Other states are building up their rainy day funds, but not Illinois
Pew Charitable Trusts crunched some numbers on state finances and issued a report last week that contained some good and not-so-good news for Illinois.
Let’s start with the not-so-good stuff. The report found that nationwide, states are doing better with their finances and consequently building up rainy day funds to help them meet expenses the next time there’s an economic downturn.
Collectively, the 50 states increased their rainy day funds for the seventh straight year, the report said, and there’s now a record $54.7 billion in rainy day funds. That means a state could keep running for a median of 20.5 days using rainy day funds.

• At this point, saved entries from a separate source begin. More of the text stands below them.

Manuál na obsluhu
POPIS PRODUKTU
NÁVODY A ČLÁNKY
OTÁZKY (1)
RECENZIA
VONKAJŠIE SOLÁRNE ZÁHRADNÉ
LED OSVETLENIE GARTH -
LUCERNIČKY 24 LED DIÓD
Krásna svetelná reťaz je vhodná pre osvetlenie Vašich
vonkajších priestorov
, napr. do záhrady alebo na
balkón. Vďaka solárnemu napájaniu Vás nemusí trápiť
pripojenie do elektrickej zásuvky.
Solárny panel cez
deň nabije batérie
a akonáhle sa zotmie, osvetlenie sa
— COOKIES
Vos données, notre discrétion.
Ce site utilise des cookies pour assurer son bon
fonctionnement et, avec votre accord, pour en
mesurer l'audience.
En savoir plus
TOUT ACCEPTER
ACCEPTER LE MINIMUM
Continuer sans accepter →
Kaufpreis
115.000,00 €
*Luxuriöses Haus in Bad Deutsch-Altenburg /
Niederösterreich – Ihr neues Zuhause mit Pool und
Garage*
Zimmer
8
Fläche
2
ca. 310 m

Well, some could. Alaska and Wyoming could operate for an entire year with their rainy day funds. Illinois? It wouldn’t even last a day.
At the same time, Illinois did a little better when it came to revenue volatility. That’s basically how much a state’s tax collections fluctuate depending on the economy. States that get a lot of revenue off natural resources, like Alaska and its oil, have the greatest revenue volatility.

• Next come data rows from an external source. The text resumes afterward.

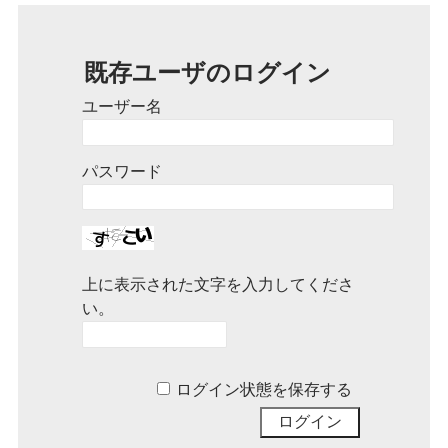
既存ユーザのログイン
ユーザー名
パスワード
上に表示された文字を入力してくださ
い。
ログイン状態を保存する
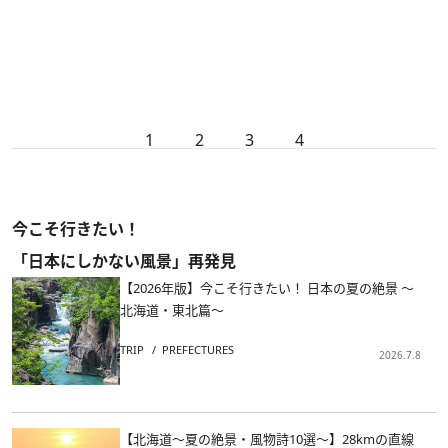
1
2
3
4
今こそ行きたい！
「日本にしかない風景」再発見
【2026年版】今こそ行きたい！ 日本の夏の絶景 ～
北海道・東北篇～
TRIP
PREFECTURES
2026.7.8
【北海道～夏の絶景・風物詩10選～】28kmの直線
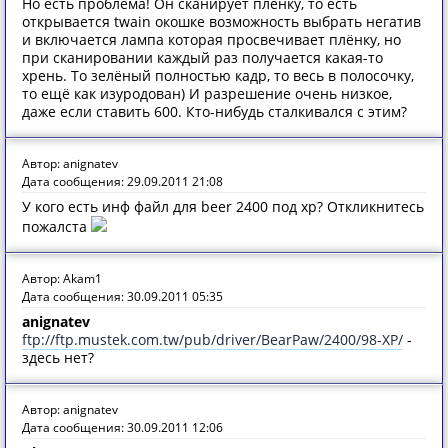
Но есть проблема! Он сканирует плёнку, то есть
открывается twain окошке возможность выбрать негатив
и включается лампа которая просвечивает плёнку, но
при сканировании каждый раз получается какая-то
хрень. То зелёный полностью кадр, то весь в полосочку,
то ещё как изуродован) И разрешение очень низкое,
даже если ставить 600. Кто-нибудь сталкивался с этим?
Автор: anignatev
Дата сообщения: 29.09.2011 21:08
У кого есть инф файл для beer 2400 под хр? Откликнитесь
пожалста
Автор: Akam1
Дата сообщения: 30.09.2011 05:35
anignatev
ftp://ftp.mustek.com.tw/pub/driver/BearPaw/2400/98-XP/
-
здесь нет?
Автор: anignatev
Дата сообщения: 30.09.2011 12:06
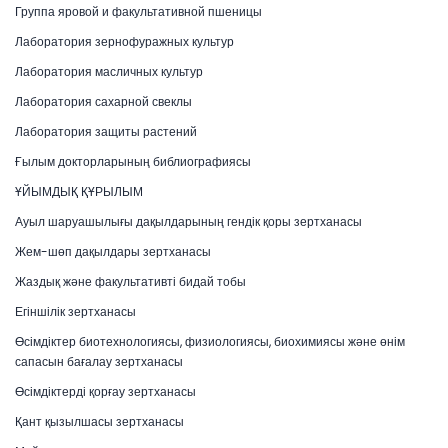
Группа яровой и факультативной пшеницы
Лаборатория зернофуражных культур
Лаборатория масличных культур
Лаборатория сахарной свеклы
Лаборатория защиты растений
Ғылым докторларының библиографиясы
ҰЙЫМДЫҚ ҚҰРЫЛЫМ
Ауыл шаруашылығы дақылдарының гендік қоры зертханасы
Жем-шөп дақылдары зертханасы
Жаздық және факультативті бидай тобы
Егіншілік зертханасы
Өсімдіктер биотехнологиясы, физиологиясы, биохимиясы және өнім
сапасын бағалау зертханасы
Өсімдіктерді қорғау зертханасы
Қант қызылшасы зертханасы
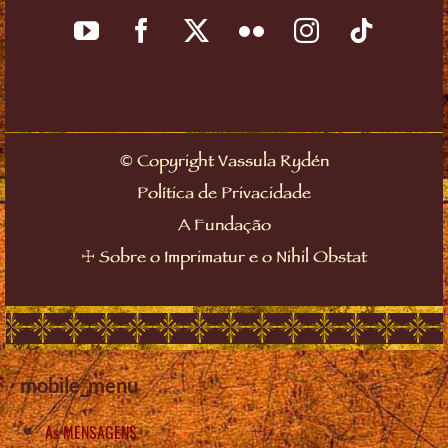
©
Copyright Vassula Rydén
Política de Privacidade
A Fundação
☩
Sobre o Imprimatur e o Nihil Obstat
mobile_menu
As MENSAGENS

Illinois was a little worse than the median, but a whole lot better than many others.
The report was based on 2017 fiscal year information, which is when Illinois was still a complete mess instead of just a partial mess. Maybe Illinois will look better in the next report.
FOR THOSE OF you scoring at home, Gov. Bruce Rauner is essentially done with acting on bills this year.

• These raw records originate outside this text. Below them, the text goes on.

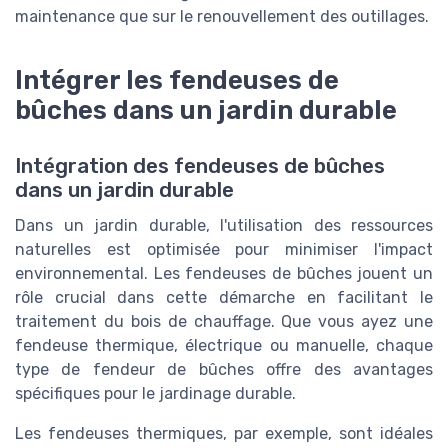
maintenance que sur le renouvellement des outillages.
Intégrer les fendeuses de
bûches dans un jardin durable
Intégration des fendeuses de bûches
dans un jardin durable
Dans un jardin durable, l'utilisation des ressources
naturelles est optimisée pour minimiser l'impact
environnemental. Les fendeuses de bûches jouent un
rôle crucial dans cette démarche en facilitant le
traitement du bois de chauffage. Que vous ayez une
fendeuse thermique, électrique ou manuelle, chaque
type de fendeur de bûches offre des avantages
spécifiques pour le jardinage durable.
Les fendeuses thermiques, par exemple, sont idéales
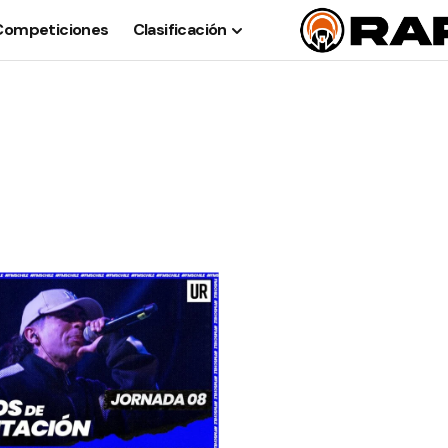
Competiciones
Clasificación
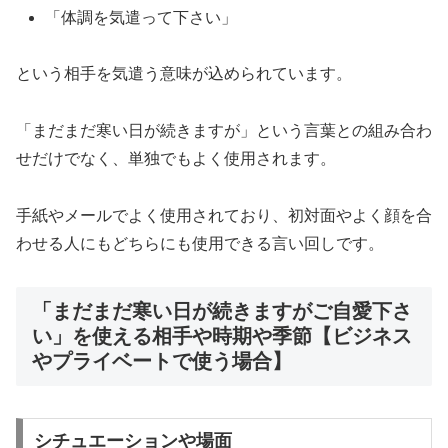
「体調を気遣って下さい」
という相手を気遣う意味が込められています。
「まだまだ寒い日が続きますが」という言葉との組み合わ
せだけでなく、単独でもよく使用されます。
手紙やメールでよく使用されており、初対面やよく顔を合
わせる人にもどちらにも使用できる言い回しです。
「まだまだ寒い日が続きますがご自愛下さ
い」を使える相手や時期や季節【ビジネス
やプライベートで使う場合】
シチュエーションや場面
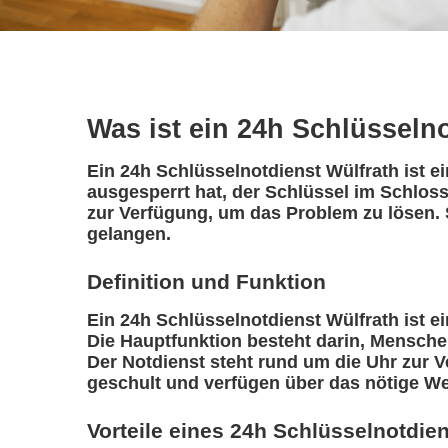
Was ist ein 24h Schlüsseln
Ein 24h Schlüsselnotdienst Wülfrath ist e
ausgesperrt hat, der Schlüssel im Schloss
zur Verfügung, um das Problem zu lösen. 
gelangen.
Definition und Funktion
Ein 24h Schlüsselnotdienst Wülfrath ist ein
Die Hauptfunktion besteht darin, Mensche
Der Notdienst steht rund um die Uhr zur V
geschult und verfügen über das nötige We
Vorteile eines 24h Schlüsselnotdie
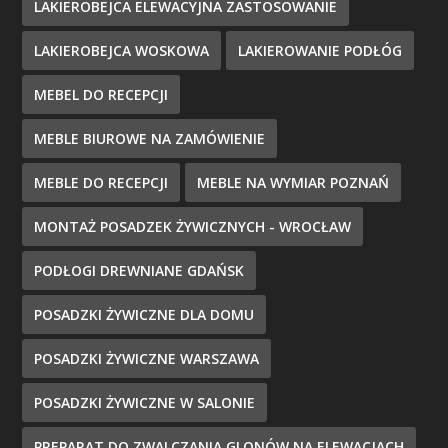
LAKIEROBEJCA ELEWACYJNA ZASTOSOWANIE
LAKIEROBEJCA WOSKOWA
LAKIEROWANIE PODŁÓG
MEBEL DO RECEPCJI
MEBLE BIUROWE NA ZAMÓWIENIE
MEBLE DO RECEPCJI
MEBLE NA WYMIAR POZNAŃ
MONTAŻ POSADZEK ŻYWICZNYCH - WROCŁAW
PODŁOGI DREWNIANE GDAŃSK
POSADZKI ŻYWICZNE DLA DOMU
POSADZKI ŻYWICZNE WARSZAWA
POSADZKI ŻYWICZNE W SALONIE
PREPARAT DO ZWALCZANIA GLONÓW NA ELEWACJACH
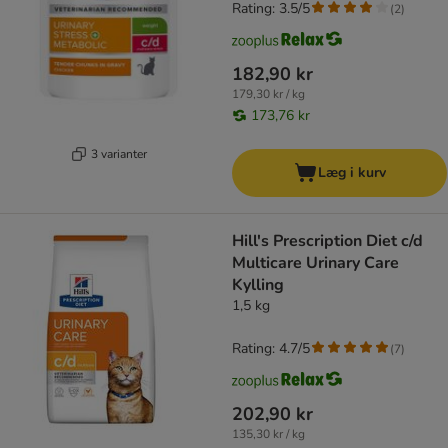
Rating: 3.5/5
(
2
)
182,90 kr
179,30 kr / kg
173,76 kr
3 varianter
Læg i kurv
Hill's Prescription Diet c/d
Multicare Urinary Care
Kylling
1,5 kg
Rating: 4.7/5
(
7
)
202,90 kr
135,30 kr / kg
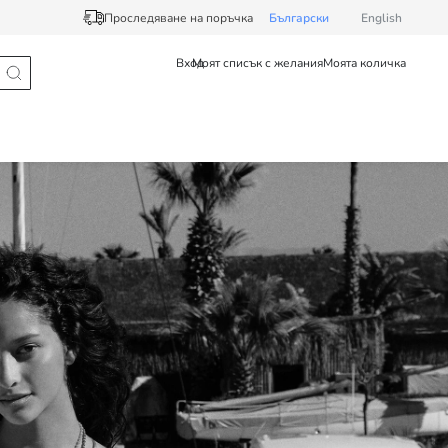
Проследяване на поръчка
Български
English
Вход
Моят списък с желания
Моята количка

There are still two that were sent to him late waiting for his action. But for the bulk of the General Assembly’s work product this year, the verdict is in.
So far in 2018, the Legislature has passed 614 bills. That may seem like a lot, but remember, the General Assembly has to cover a lot of ground, from creating new state symbols to passing a budget.
So far this year, Rauner has signed 541 bills into law. He’s vetoed 52 bills and used his amendatory veto powers to rewrite 29 bills. That could mean lawmakers will have a busy veto session when they return to Springfield after the election.
And not to depress anyone, but the process will start all over again in January and will likely produce similar numbers.
ONE OF THE bills signed recently by Rauner brings some gender neutrality to Illinois law books.
The bill changes references to “committeeman” in state statutes to “committeeperson.” Also, the bill requires references to “chairperson” be changed to simply “chair.”
In case you were curious, the first part of that bill ran to 335 pages.
ONE OF THE bills passed this year amends the “Union of Contiguous Municipalities Division of the Illinois Municipal Code.”
Just thinking that the Union of Contiguous Municipalities sounds like a superhero group for government geeks.